TikTok Clipper
ReviewAudited by ClawScan on May 10, 2026.
Overview
The skill mostly matches its video-clipping purpose, but it needs review because it can auto-install an unpinned Python package and uses OpenAI to process uploaded audio.
Review before installing. Run it in a virtual environment, preinstall and pin dependencies yourself, provide an OpenAI key only if you are comfortable sending selected audio to OpenAI, and clean up temporary audio/transcript files after use.
Findings (3)
Artifact-based informational review of SKILL.md, metadata, install specs, static scan signals, and capability signals. ClawScan does not execute the skill or run runtime probes.
Running the skill can change the local Python environment and execute newly downloaded package code before the user has explicitly reviewed or pinned that dependency.
If the OpenAI package is missing, running transcription fetches and installs an unpinned dependency at runtime and uses `--break-system-packages`, which can modify the local Python environment without a separate install review.
except ImportError: subprocess.run([sys.executable, "-m", "pip", "install", "--break-system-packages", "-q", "openai"], check=True)
Declare the dependency in an install spec or requirements file, pin the OpenAI package version, install inside a virtual environment, and avoid `--break-system-packages` or require explicit user approval before installing.

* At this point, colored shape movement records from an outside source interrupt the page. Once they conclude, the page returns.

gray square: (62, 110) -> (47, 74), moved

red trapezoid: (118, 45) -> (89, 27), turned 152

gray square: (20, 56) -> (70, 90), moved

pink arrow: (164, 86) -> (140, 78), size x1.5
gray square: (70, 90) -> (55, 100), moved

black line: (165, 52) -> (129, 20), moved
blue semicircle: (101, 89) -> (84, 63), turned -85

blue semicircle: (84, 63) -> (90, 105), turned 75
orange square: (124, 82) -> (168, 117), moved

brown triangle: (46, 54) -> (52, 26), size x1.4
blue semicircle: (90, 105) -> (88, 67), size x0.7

Your selected video or audio content is sent to OpenAI for transcription, and usage may be billed to your OpenAI account.

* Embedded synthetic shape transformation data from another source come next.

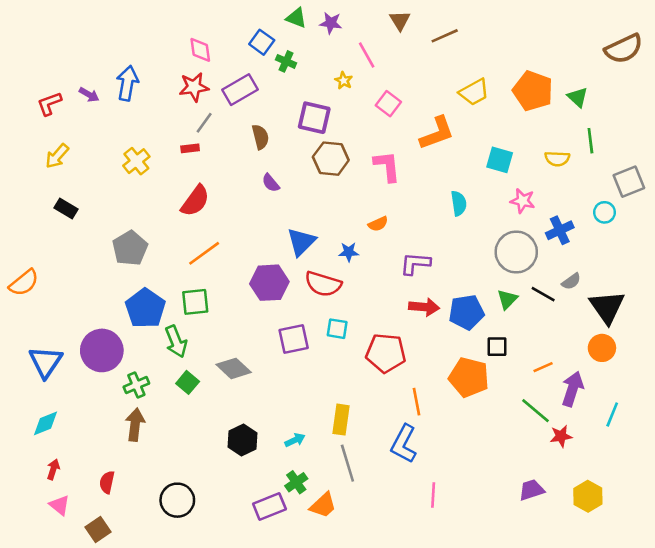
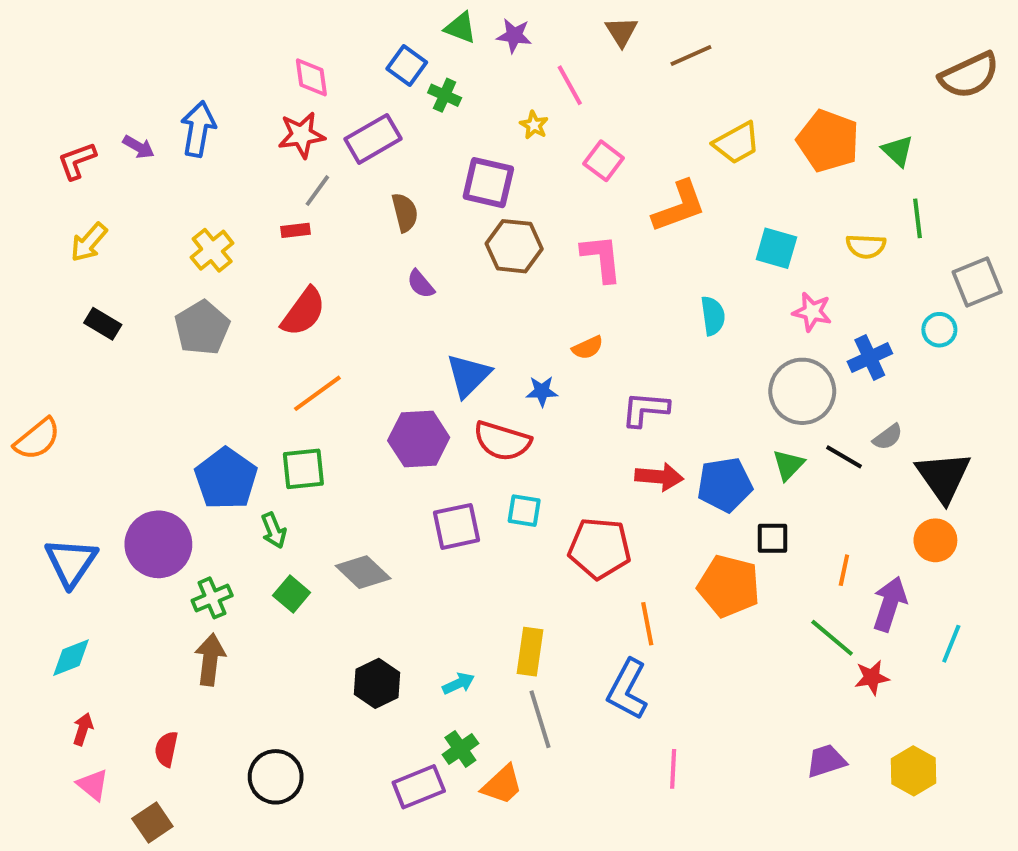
gray pentagon: (130, 248) -> (202, 328), moved
green arrow: (176, 342) -> (274, 530), size x0.7
orange line: (543, 367) -> (844, 570), turned -54

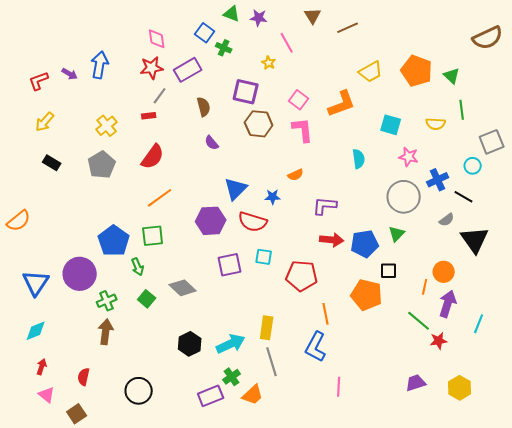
pink square: (604, 161) -> (299, 100), moved
black line: (844, 457) -> (464, 197), moved
orange circle: (935, 540) -> (444, 272), moved
cyan arrow: (458, 683) -> (231, 344), size x1.8

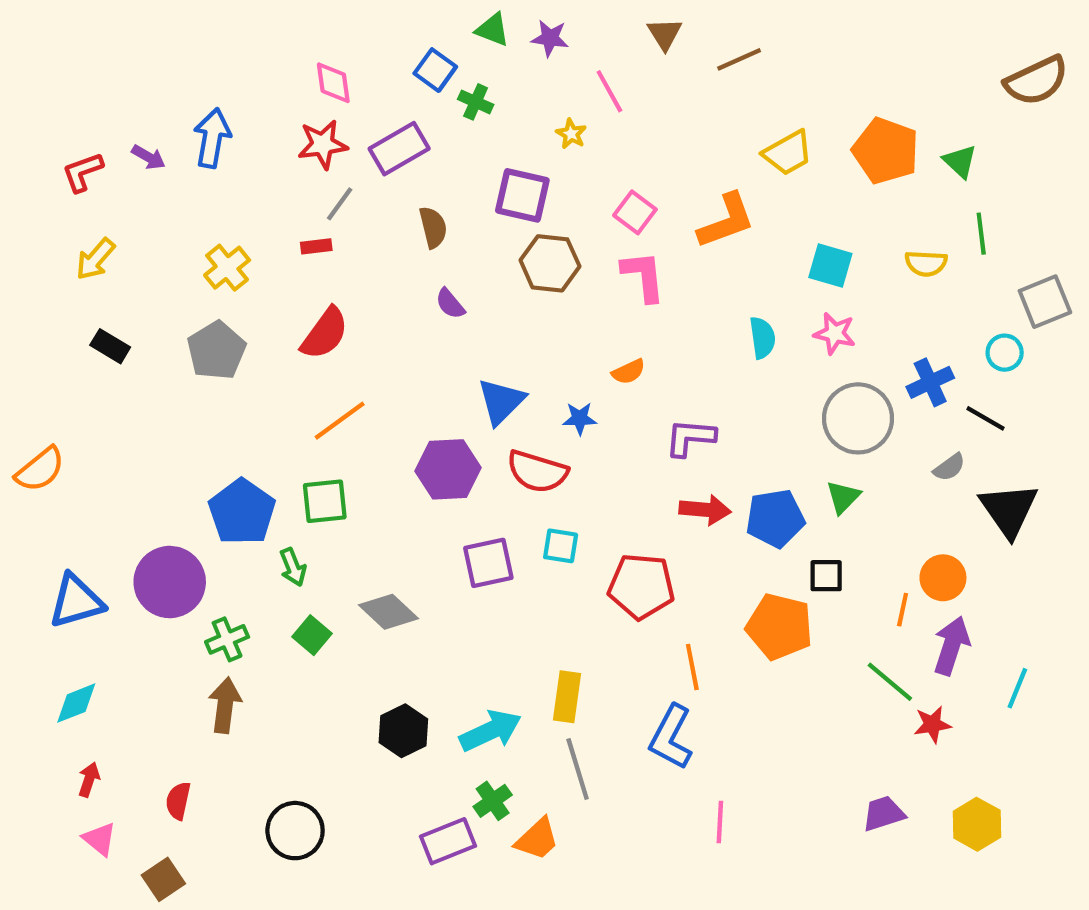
pink star: (409, 157) -> (835, 333), moved
blue triangle: (36, 283) -> (76, 601), turned 40

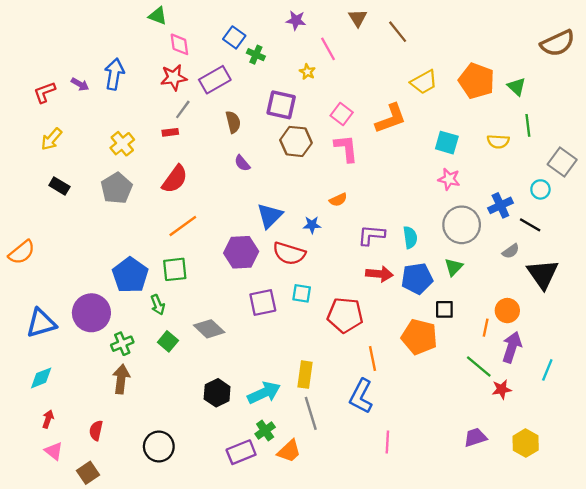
green triangle: (493, 30) -> (158, 16), moved
brown line: (739, 59) -> (398, 32), turned 75
gray square: (1045, 302) -> (562, 162), turned -32
cyan semicircle: (762, 338) -> (410, 237), moved

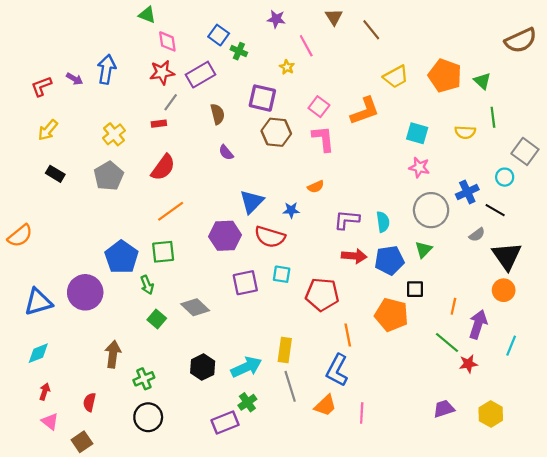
orange circle: (507, 311) -> (504, 290), moved
green cross: (122, 344) -> (144, 379), moved
orange trapezoid: (289, 451) -> (325, 405), moved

The skill uses an OpenAI API key and sends the extracted audio file to OpenAI Whisper. This matches the stated transcription feature, but it is still account and billing authority that users should notice.
client = OpenAI(api_key=os.environ.get("OPENAI_API_KEY")) ... client.audio.transcriptions.create(model="whisper-1", file=f, ...)Use a dedicated OpenAI API key, monitor usage, and avoid processing videos containing confidential audio unless sending them to OpenAI is acceptable.
Audio and transcript content from the source video may remain locally after the clip is created.
The transcription flow stores extracted audio in a fixed temporary path and writes the full transcript to disk. These are expected processing artifacts, but the temp audio is not shown being cleaned up.
audio_path = "/tmp/whisper_extract.mp3" ... json.dump(result, f, ensure_ascii=False, indent=2)
Delete temporary audio and transcript files when finished, or update the skill to use per-run temporary files with cleanup.